**Directions**
Find all lines in the listing that include the word "АВТОНОМНУЮ", then copy them.
╭─ Data provided
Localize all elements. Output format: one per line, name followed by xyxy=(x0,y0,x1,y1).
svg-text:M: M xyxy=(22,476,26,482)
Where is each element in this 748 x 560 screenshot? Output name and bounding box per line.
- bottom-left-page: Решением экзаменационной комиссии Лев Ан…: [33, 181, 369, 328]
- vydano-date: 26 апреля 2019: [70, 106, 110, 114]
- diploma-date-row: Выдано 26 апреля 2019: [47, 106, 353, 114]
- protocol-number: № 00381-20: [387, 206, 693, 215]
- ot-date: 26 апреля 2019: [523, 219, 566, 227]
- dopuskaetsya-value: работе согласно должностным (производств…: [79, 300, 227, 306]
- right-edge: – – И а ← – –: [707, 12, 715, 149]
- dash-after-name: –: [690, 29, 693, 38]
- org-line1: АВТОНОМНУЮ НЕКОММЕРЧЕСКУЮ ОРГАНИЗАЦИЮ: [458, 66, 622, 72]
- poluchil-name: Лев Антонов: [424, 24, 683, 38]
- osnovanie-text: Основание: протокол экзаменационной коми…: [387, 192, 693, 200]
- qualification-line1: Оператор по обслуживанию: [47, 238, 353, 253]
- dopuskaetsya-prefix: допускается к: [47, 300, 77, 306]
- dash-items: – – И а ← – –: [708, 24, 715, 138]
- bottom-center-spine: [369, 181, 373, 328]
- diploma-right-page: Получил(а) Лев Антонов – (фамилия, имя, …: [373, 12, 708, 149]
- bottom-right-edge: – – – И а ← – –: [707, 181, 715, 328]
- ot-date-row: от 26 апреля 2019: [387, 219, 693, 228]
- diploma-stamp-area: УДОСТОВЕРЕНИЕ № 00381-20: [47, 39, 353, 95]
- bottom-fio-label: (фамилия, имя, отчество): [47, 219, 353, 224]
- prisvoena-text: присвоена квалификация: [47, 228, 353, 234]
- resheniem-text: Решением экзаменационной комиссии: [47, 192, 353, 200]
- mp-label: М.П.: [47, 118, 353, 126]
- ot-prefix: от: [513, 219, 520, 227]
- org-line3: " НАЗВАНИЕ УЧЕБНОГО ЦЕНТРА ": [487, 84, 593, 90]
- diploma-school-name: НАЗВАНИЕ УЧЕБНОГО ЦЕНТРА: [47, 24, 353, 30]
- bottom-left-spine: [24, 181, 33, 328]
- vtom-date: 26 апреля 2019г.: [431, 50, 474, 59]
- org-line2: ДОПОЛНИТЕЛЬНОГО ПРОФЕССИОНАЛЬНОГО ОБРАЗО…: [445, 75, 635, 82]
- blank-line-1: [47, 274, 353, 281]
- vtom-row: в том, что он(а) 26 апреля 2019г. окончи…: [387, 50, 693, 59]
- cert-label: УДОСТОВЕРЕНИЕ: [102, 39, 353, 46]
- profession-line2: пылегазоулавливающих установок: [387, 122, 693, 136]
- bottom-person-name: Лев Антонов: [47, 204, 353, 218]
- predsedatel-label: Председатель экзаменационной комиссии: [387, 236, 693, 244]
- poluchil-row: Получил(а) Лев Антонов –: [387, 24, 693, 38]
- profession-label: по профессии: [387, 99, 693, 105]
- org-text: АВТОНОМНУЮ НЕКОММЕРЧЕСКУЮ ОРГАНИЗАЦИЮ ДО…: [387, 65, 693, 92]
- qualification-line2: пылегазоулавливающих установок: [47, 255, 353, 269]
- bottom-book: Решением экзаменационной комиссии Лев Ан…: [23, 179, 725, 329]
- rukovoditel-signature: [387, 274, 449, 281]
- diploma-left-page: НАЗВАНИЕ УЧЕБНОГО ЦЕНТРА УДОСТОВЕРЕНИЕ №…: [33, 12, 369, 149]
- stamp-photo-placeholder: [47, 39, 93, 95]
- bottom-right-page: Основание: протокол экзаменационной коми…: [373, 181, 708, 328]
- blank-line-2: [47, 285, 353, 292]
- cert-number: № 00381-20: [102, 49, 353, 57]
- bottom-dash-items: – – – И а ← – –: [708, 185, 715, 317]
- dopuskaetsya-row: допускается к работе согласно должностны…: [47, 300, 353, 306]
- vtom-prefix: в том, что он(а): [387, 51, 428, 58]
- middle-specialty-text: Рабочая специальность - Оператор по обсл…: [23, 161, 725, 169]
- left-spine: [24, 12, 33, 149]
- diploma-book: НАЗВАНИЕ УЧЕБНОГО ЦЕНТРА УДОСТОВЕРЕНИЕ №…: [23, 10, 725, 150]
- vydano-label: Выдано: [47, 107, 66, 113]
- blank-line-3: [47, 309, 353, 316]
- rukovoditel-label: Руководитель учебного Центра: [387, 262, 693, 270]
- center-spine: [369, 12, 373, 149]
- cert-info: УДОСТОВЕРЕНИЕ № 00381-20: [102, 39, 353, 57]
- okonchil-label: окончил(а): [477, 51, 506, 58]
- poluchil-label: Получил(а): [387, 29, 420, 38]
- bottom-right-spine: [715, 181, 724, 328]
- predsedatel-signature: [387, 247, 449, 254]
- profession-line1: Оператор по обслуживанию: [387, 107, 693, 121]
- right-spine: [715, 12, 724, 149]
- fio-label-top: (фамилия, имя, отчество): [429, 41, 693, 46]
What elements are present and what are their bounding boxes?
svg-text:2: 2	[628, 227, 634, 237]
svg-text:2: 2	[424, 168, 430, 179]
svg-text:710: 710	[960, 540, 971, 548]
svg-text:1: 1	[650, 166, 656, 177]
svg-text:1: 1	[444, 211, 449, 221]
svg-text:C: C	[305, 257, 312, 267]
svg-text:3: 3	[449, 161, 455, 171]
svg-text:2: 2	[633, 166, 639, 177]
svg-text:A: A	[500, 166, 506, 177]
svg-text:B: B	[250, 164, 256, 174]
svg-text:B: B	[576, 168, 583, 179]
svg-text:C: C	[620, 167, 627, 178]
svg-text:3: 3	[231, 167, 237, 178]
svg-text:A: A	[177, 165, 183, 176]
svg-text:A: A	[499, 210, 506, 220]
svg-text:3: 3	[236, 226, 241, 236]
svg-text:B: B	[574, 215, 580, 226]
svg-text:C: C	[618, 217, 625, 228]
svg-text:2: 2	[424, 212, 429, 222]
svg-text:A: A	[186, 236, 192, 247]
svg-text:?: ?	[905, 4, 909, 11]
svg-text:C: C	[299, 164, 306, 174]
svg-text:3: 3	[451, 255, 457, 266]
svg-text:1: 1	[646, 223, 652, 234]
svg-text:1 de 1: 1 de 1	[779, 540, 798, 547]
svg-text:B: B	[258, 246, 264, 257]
╰─
**Task solution**
- org-line1: АВТОНОМНУЮ НЕКОММЕРЧЕСКУЮ ОРГАНИЗАЦИЮ: [458, 66, 622, 72]
- org-text: АВТОНОМНУЮ НЕКОММЕРЧЕСКУЮ ОРГАНИЗАЦИЮ ДО…: [387, 65, 693, 92]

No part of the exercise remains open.